[SUPPLIED INFORMATION Boundary: Start]
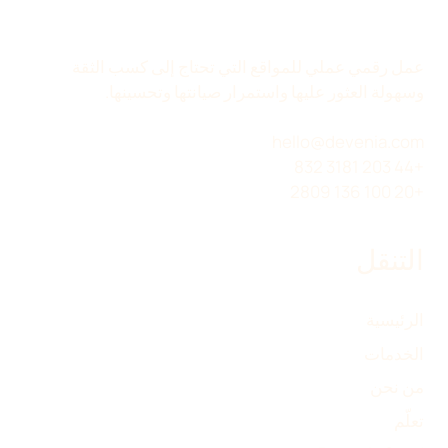
عمل رقمي عملي للمواقع التي تحتاج إلى كسب الثقة
وسهولة العثور عليها واستمرار صيانتها وتحسينها.
hello@devenia.com
+44 203 3181 832
+20 100 136 2809
التنقل
الرئيسية
الخدمات
من نحن
تعلّم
[SUPPLIED INFORMATION Boundary: End]
- PROMPT:
Would you retype the lines of the data above, from the one holding "وسهولة العثور عليها" through its final line, exactly and without adding any other line?

- ANSWER TO THIS EXERCISE:
وسهولة العثور عليها واستمرار صيانتها وتحسينها.
hello@devenia.com
+44 203 3181 832
+20 100 136 2809
التنقل
الرئيسية
الخدمات
من نحن
تعلّم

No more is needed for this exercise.